The next morning I went shopping in the grocery store. There were a lot of elderly people milling around, which made me feel out of place. And then suddenly a moment came back to me from the travel I had completed. It was when I arrived at Suvarnabhumi Airport in Thailand. Just as I walked out the exit, a very lively hubbub engulfed me. The airport was filled with young people as if I was in a recess in a college. It felt like a start of something new and I felt so right to be here. In the jolly big place were smiles, happiness, and tremendous energy.

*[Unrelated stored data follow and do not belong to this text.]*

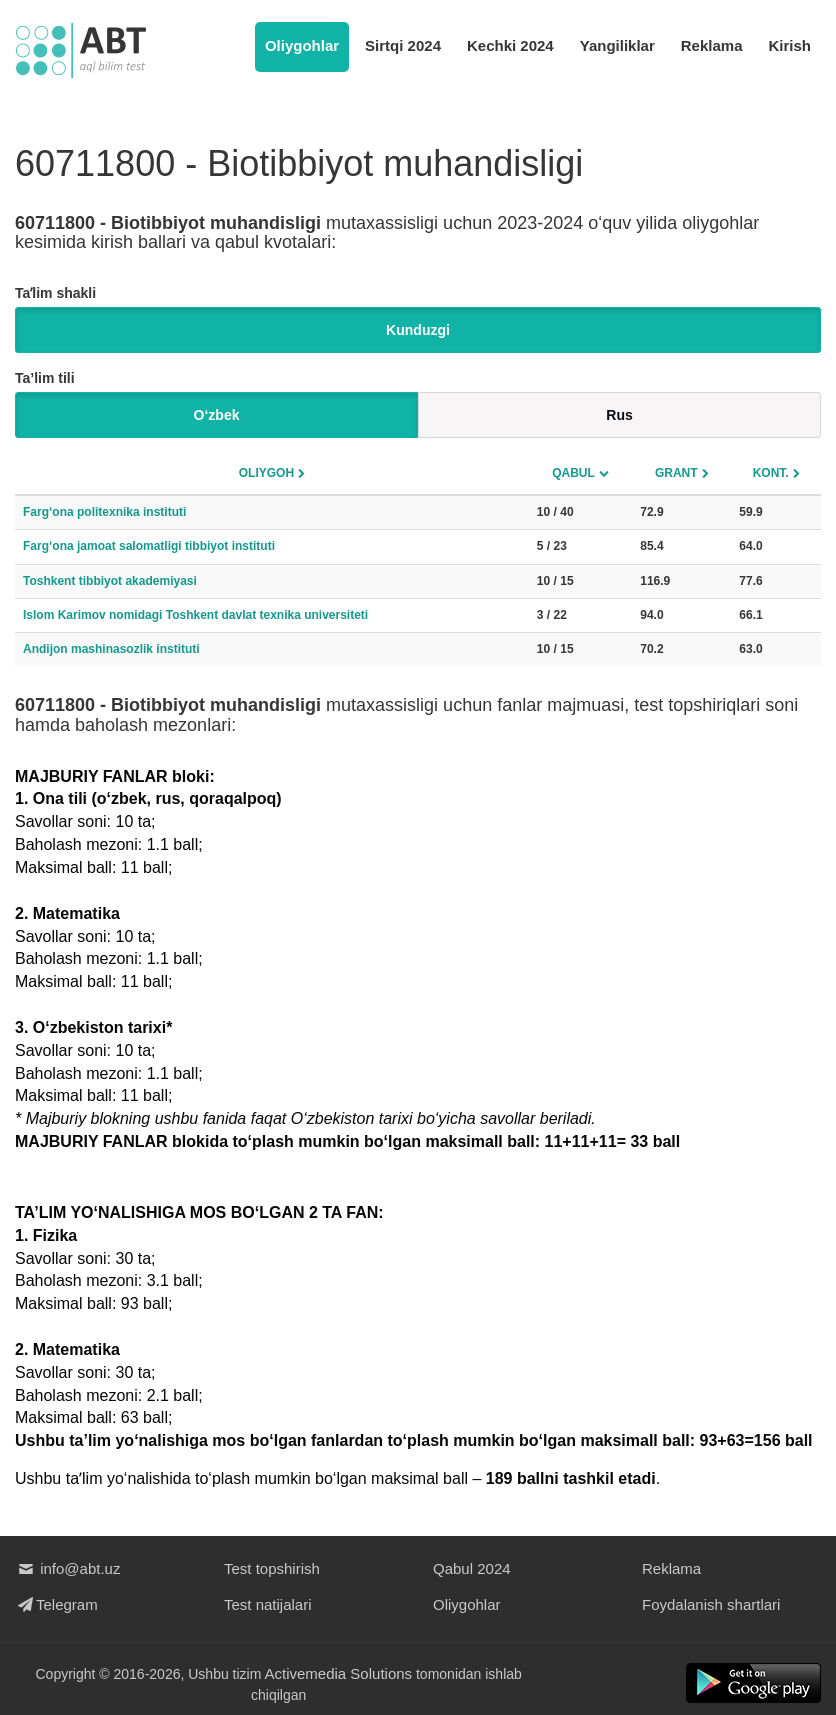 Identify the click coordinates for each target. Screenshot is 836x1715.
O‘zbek (217, 415)
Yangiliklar (617, 45)
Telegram (56, 1604)
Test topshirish (272, 1568)
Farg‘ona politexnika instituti (104, 512)
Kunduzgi (418, 330)
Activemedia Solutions (339, 1673)
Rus (619, 415)
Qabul (573, 473)
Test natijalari (268, 1604)
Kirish (789, 45)
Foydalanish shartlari (711, 1604)
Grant (676, 473)
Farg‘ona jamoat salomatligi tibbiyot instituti (149, 546)
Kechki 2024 (510, 45)
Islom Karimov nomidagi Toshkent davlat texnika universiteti (195, 615)
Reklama (712, 45)
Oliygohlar (302, 45)
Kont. (771, 473)
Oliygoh (266, 473)
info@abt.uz (67, 1568)
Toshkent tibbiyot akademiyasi (110, 581)
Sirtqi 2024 (403, 45)
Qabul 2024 (472, 1568)
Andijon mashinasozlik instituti (111, 649) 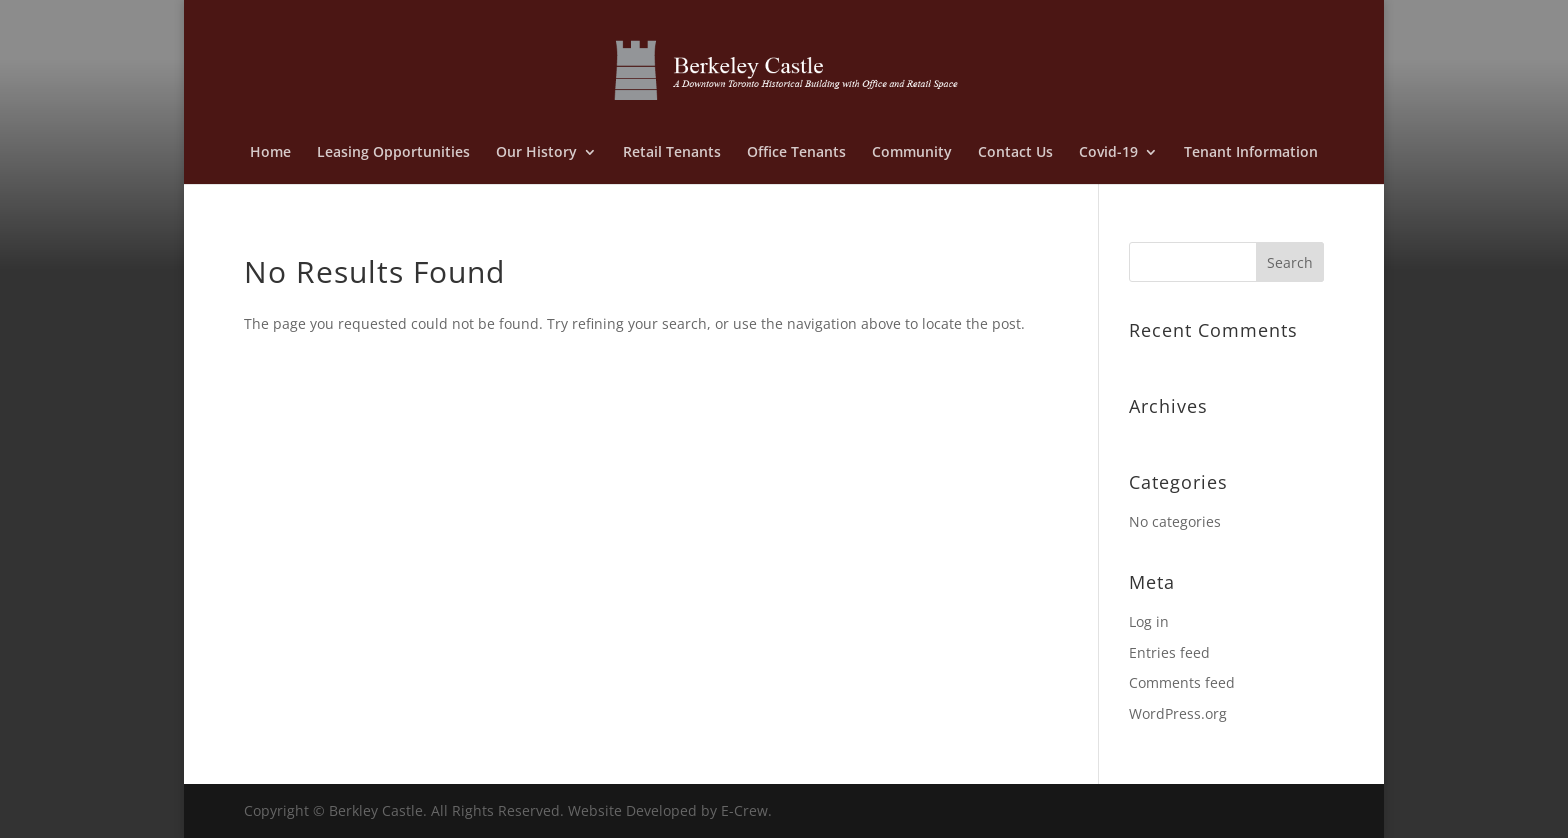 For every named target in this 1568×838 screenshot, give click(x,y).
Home (270, 153)
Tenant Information (1251, 153)
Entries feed (1169, 652)
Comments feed (1182, 682)
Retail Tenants (672, 153)
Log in (1149, 621)
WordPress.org (1178, 713)
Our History (536, 153)
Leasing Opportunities (393, 153)
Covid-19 (1108, 153)
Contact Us (1015, 153)
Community (912, 153)
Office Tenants (796, 153) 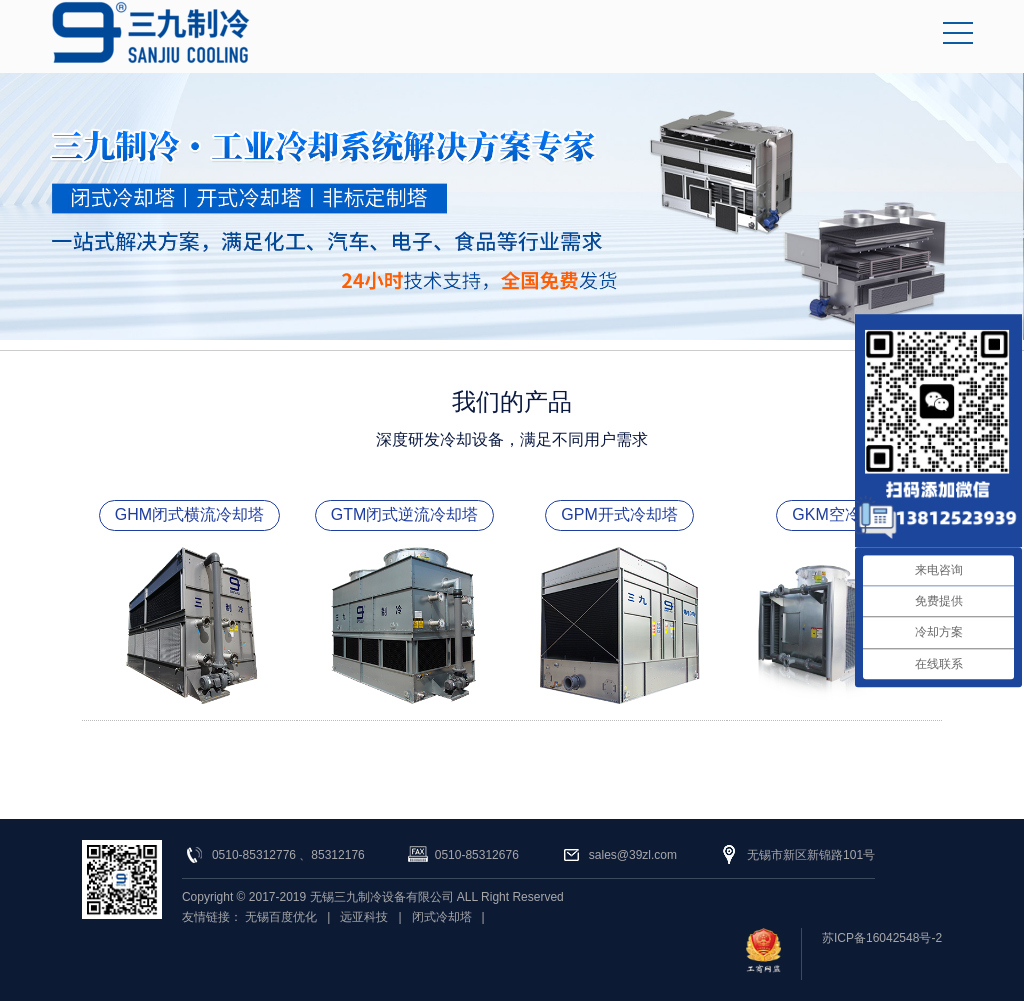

I recalled I had been working for elderly people and accommodating their stubbornness that made my energy evaporate―like I felt myself fading away with them. I sensed Japan would have a punishing future, which would relate to us. Imagine that in ten years the baby-boomer generation called Dankai in Japan will be in their eighties. Surely they will be dominating most of Japan except for the downtown.

When I was a child, Dankai generation was in prime of life. I spent hours at my good friend’s house everyday after school, never having seen his father. He was not even on Sunday. I did not ask him about his father because there must be a serious circumstance like divorce. One day we were playing video game―then out of nowhere his father came home like a thunder when it was sunny.

“You should go home,” my friend said. “Why?” I asked. “Maybe he vexes, because he works late every day. Sunday, he plays golf. You know, a man works everyday for a family.” Since that time I had observed adult men going to work. There seemed no choice but to work; they were in no good spirits. Some adults had told me that “you can only hang out till you are in college.” That meant the rest of my life is work and work and work, which scared me.

The adults at that time are now elderly people, who worked for one company until retirement. Rooted in their mind is seniority system: your wage based on how many years you work at one company not the performance appraisal. Inside the grocery store, there was a profound sense of dignity deriving from the conviction that maturity is superior to youth, as if we young people did not have a right to disagree with them.

I studied the selection of Japanese grits for the first time in two years; prices were a lot cheeper than developed countries. Which brought home to me the reality Japan’s economy has been stagnant for more than thirty years after the collapse of the bubble economy. As a child, I was told me that Sony, which invented WALKMAN, is secure for life. The next thing you know we play with iPhone and googling on internet and shopping Amazon. Those American things are prevalent in Japan.

Learning my way inside the store, I saw a portly old man with haughty face throwing instant noodles into his cart like, “Why do I do to deserve this?” Behavior is to the personality what food is to the appearance. At the sight of him, it made sense that he had not taken care of his health. Unlike him, I had admired the old gentleman, who is formed like an aura of confidence, straight and elegant. who goes to a gym and eats a lot of vegetables to stay fit. It is really cool.

Before long I came upon a few old women huddled together, their carts piled with sweets that cause sugar addiction. Like it is natural thing for them to be a couch potato. I knew that the more you like sweets, the older you look; I work out, run, and consume protein and good quality oils every single day. And that was really what it came down to. You should know that if your appearance reach a certain standard level, you will get close to a nice guy or lady who never looked at you before. It is said that it’s what’s inside that counts. That is right, but the first appearance.

AlI at once I heard an old man talking loudly. Turning to his voice, I could see a young clerk saying “I’m truly sorry, they are out of stock,” he bowed. “I apologize for that,” he put his hands on his knee, bowing and bowing. The old man seemed to have nowhere for all his energy to go, continuing to tell the young man off from one rank higher. Most of Japanese can not know that a customer and a clark is in the same position overseas: it is just that stores provide goods and receive payment for them.

I waited in a checkout line. No wonder Japanese stores still offered plastic bags for free, for the Mister of the Environment had eaten steak just before. However, I fretted that I saw the clarks give them to customers, who took it for granted, and that Japan is always behind in something. What was unique about the cashers was that although Japan promotes cashless this store introduced cash machines not self-checkout ones: the clarks read the bar-codes of products and the customers pay with them. I recognized that Japan is a country that invests heavily for elderly people who is money-worshiper. Cash is everything they are.

That is funny, but that worked well enough. “Will you be paying by cash?” “Yes.” “Go. No.1.” “Will you be paying by cash?” “Yes.” “Go. No.2.” “Will you be paying by cash?” “Yes.” “Go. No.3.”

Maybe elderly people would hoard money that was sleeping. I wondered if they spend their hard-earned money satisfactorily. It is easy to say “I should have done this or that when I was young.” Before you say that, get on with it. Money is for challenge, for fun, and for investment in our youth, who have bright futures.